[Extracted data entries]
|---|

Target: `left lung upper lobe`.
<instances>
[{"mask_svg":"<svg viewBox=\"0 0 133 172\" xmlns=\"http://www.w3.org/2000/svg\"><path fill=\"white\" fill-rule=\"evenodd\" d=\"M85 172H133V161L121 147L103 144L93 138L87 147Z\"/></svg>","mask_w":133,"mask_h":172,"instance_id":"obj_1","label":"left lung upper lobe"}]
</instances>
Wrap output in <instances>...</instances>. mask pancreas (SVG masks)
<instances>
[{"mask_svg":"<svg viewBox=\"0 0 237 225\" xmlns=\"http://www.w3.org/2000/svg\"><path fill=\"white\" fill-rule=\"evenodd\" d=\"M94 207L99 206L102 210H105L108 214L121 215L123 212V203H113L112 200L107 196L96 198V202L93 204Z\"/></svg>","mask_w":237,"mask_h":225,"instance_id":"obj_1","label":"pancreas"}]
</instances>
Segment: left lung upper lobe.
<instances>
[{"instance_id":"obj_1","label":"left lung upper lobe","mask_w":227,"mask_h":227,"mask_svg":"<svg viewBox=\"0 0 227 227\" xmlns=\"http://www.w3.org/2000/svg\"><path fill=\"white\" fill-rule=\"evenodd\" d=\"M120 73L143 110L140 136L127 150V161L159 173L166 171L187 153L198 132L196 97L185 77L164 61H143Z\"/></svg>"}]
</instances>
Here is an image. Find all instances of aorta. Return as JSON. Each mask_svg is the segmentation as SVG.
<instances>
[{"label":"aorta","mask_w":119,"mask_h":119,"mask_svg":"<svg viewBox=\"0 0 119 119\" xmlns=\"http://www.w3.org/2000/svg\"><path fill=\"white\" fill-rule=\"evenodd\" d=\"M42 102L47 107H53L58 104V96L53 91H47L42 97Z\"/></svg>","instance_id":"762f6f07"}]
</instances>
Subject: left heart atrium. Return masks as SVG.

|---|

■ What you are asked to do
Print the records above exactly as they appear.

■ Solution for this problem
Target: `left lung upper lobe`.
<instances>
[{"mask_svg":"<svg viewBox=\"0 0 133 172\" xmlns=\"http://www.w3.org/2000/svg\"><path fill=\"white\" fill-rule=\"evenodd\" d=\"M85 172H133V161L121 147L103 144L93 138L87 147Z\"/></svg>","mask_w":133,"mask_h":172,"instance_id":"obj_1","label":"left lung upper lobe"}]
</instances>
Wrap output in <instances>...</instances>. mask pancreas (SVG masks)
<instances>
[{"mask_svg":"<svg viewBox=\"0 0 237 225\" xmlns=\"http://www.w3.org/2000/svg\"><path fill=\"white\" fill-rule=\"evenodd\" d=\"M94 207L99 206L102 210H105L108 214L121 215L123 212V203H113L112 200L107 196L96 198V202L93 204Z\"/></svg>","mask_w":237,"mask_h":225,"instance_id":"obj_1","label":"pancreas"}]
</instances>
Segment: left lung upper lobe.
<instances>
[{"instance_id":"obj_1","label":"left lung upper lobe","mask_w":227,"mask_h":227,"mask_svg":"<svg viewBox=\"0 0 227 227\" xmlns=\"http://www.w3.org/2000/svg\"><path fill=\"white\" fill-rule=\"evenodd\" d=\"M120 73L143 110L140 136L127 150V161L159 173L166 171L187 153L198 132L196 97L185 77L164 61H143Z\"/></svg>"}]
</instances>
Here is an image. Find all instances of aorta. Return as JSON. Each mask_svg is the segmentation as SVG.
<instances>
[{"label":"aorta","mask_w":119,"mask_h":119,"mask_svg":"<svg viewBox=\"0 0 119 119\" xmlns=\"http://www.w3.org/2000/svg\"><path fill=\"white\" fill-rule=\"evenodd\" d=\"M42 102L47 107H53L58 104V96L53 91H47L42 97Z\"/></svg>","instance_id":"762f6f07"}]
</instances>
Subject: left heart atrium. Return masks as SVG.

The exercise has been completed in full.